Grosse Pointe Park — As an African-American mother in Detroit, Portia Moore cringes hearing reports of black people across the country dying during encounters with police.

But following weeks of protest nationwide following the slaying of George Floyd, a black man in Minneapolis, as well as global calls to end discriminatory law enforcement practices, she sees some hope.

It only grew as Moore joined more than 100 demonstrators who marched Friday at the Grosse Pointe Park-Detroit border to highlight broader issues related to treatment of minorities in the area.

“There are really going to be some changes,” Moore said while holding a “Black Lives Matter” sign. “It’s really going to be something different.”

The event, titled “Marching the Red Line” and touted as a way to “confront this community’s racist past and present,” aimed to join others throughout the United States seeking action as well as sweeping societal transformation, coordinators said.

“We can make a difference,” Cynthia Douglas, president of the Grosse Pointes-Harper Woods NAACP, told the crowd. “… We have to have these conversations in order to move forward. We have to have these conversations in order to make the change within the justice system. … We are tired of dying.”

The march coincided with ongoing demonstrations in the region and across the countrty spurred by Floyd’s death on May 25.

In a widely viewed video of the incident, an officer pressed a knee into the 46-year-old’s neck while other police stood by. That officer, Derek Chauvin, who is white, has been charged with murder, and three others also face charges.

Services for Floyd were held this week in Texas, where he spent much of his life. And on Wednesday, his brother challenged Congress to “stop the pain” as lawmakers consider a sweeping law enforcement overhaul.

Americans “have an opportunity right now to make a sincere change” in policing and other policies by speaking up, said Greg Bowens, who helped found the Grosse Pointe/Harper Woods NAACP. 

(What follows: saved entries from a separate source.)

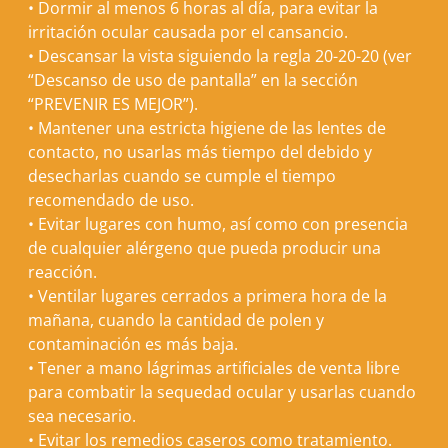
•
Dormir al menos 6 horas al día, para evitar la
irritación ocular causada por el cansancio.
•
Descansar la vista siguiendo la regla 20-20-20 (ver
“Descanso de uso de pantalla” en la sección
“
PREVENIR ES MEJOR
”).
•
Mantener una estricta higiene de las lentes de
contacto, no usarlas más tiempo del debido y
desecharlas cuando se cumple el tiempo
recomendado de uso.
•
Evitar lugares con humo, así como con presencia
de cualquier alérgeno que pueda producir una
reacción.
•
Ventilar lugares cerrados a primera hora de la
mañana, cuando la cantidad de polen y
contaminación es más baja.
•
Tener a mano lágrimas artificiales de venta libre
para combatir la sequedad ocular y usarlas cuando
sea necesario.
•
Evitar los remedios caseros como tratamiento.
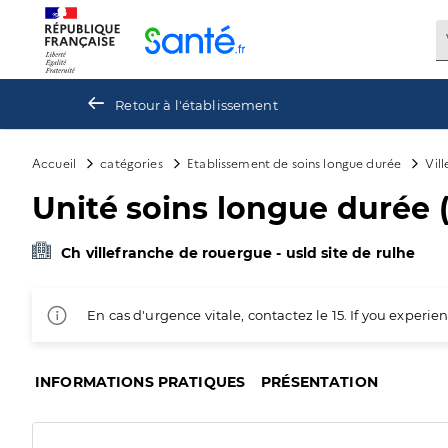
Panneau de gestion des cookies
Retour à l'établissement
Accueil
catégories
Etablissement de soins longue durée
Vil
Unité soins longue durée 
Ch villefranche de rouergue - usld site de rulhe
En cas d'urgence vitale, contactez le 15. If you exper
INFORMATIONS PRATIQUES
PRÉSENTATION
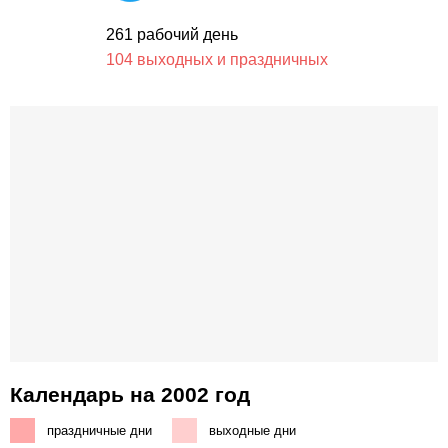
261 рабочий день
104 выходных и праздничных
Календарь на 2002 год
праздничные дни
выходные дни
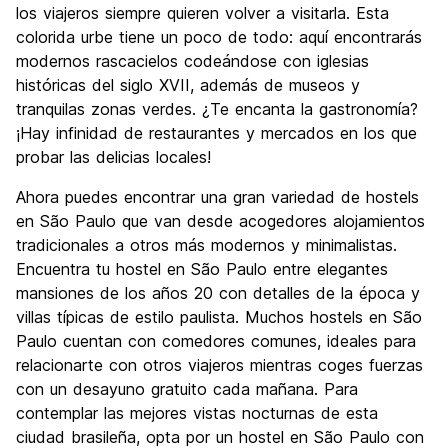
los viajeros siempre quieren volver a visitarla. Esta
Calidad Precio
7.0
colorida urbe tiene un poco de todo: aquí encontrarás
modernos rascacielos codeándose con iglesias
históricas del siglo XVII, además de museos y
tranquilas zonas verdes. ¿Te encanta la gastronomía?
¡Hay infinidad de restaurantes y mercados en los que
probar las delicias locales!
Ahora puedes encontrar una gran variedad de hostels
en São Paulo que van desde acogedores alojamientos
tradicionales a otros más modernos y minimalistas.
Encuentra tu hostel en São Paulo entre elegantes
mansiones de los años 20 con detalles de la época y
villas típicas de estilo paulista. Muchos hostels en São
Paulo cuentan con comedores comunes, ideales para
relacionarte con otros viajeros mientras coges fuerzas
con un desayuno gratuito cada mañana. Para
contemplar las mejores vistas nocturnas de esta
ciudad brasileña, opta por un hostel en São Paulo con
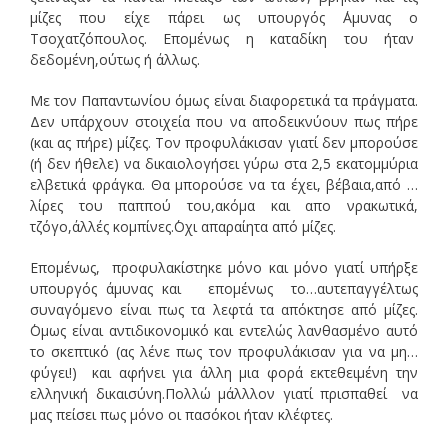
μίζες που είχε πάρει ως υπουργός ΄Αμυνας ο
Τσοχατζόπουλος. Επομένως η καταδίκη του ήταν
δεδομένη,ούτως ή άλλως.
Με τον Παπαντωνίου όμως είναι διαφορετικά τα πράγματα.
Δεν υπάρχουν στοιχεία που να αποδεικνύουν πως πήρε
(και ας πήρε) μίζες. Τον προφυλάκισαν γιατί δεν μπορούσε
(ή δεν ήθελε) να δικαιολογήσει γύρω στα 2,5 εκατομμύρια
ελβετικά φράγκα. Θα μπορούσε να τα έχει, βέβαια,από …
λίρες του παππού του,ακόμα και απο νρακωτικά,
τζόγο,άλλές κομπίνες.΄Οχι απαραίητα από μίζες.
Επομένως, προφυλακίστηκε μόνο και μόνο γιατί υπήρξε
υπουργός άμυνας και επομένως το…αυτεπαγγέλτως
συναγόμενο είναι πως τα λεφτά τα απόκτησε από μίζες.
΄Ομως είναι αντιδικονομικό και εντελώς λανθασμένο αυτό
το σκεπτικό (ας λένε πως τον προφυλάκισαν για να μη…
φύγει!) και αφήνει για άλλη μια φορά εκτεθειμένη την
ελληνική δικαισύνη.Πολλώ μάλλλον γιατί πρισπαθεί να
μας πείσει πως μόνο οι πασόκοι ήταν κλέφτες.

“Police brutality against black people is police brutality against everybody,” he said to applause. “So we’ve got to wake up and take a stand in our community.”

Participants who congregated on the Detroit side at the intersection of Alter and Kercheval, near the border with Grosse Pointe Park, also highlighted discrimination that affected others in the community, including in education and housing.

Before marching several miles north accompanied by police cars, they unveiled a list of demands for the Grosse Pointe Public School System, law enforcement and government offices designed to embrace equality.

Among the items: diversifying the police force; investing in educating officers on community relations; revising how African-American history is taught in schools; and implementing a stronger anti-racism directive in the district, organizer Bianca Garcia said.

The efforts encouraged another organizer, Kori Webb, a Detroiter who graduated from Grosse Pointe South High School and described how she and other black students believed they were disciplined or addressed differently. 

“I feel like if we can help people listen, maybe we can change some attitudes,” the 21-year-old said.

She joined the dozens of demonstrators who hoisted signs with messages such as “Silence is Violence” as they streamed north.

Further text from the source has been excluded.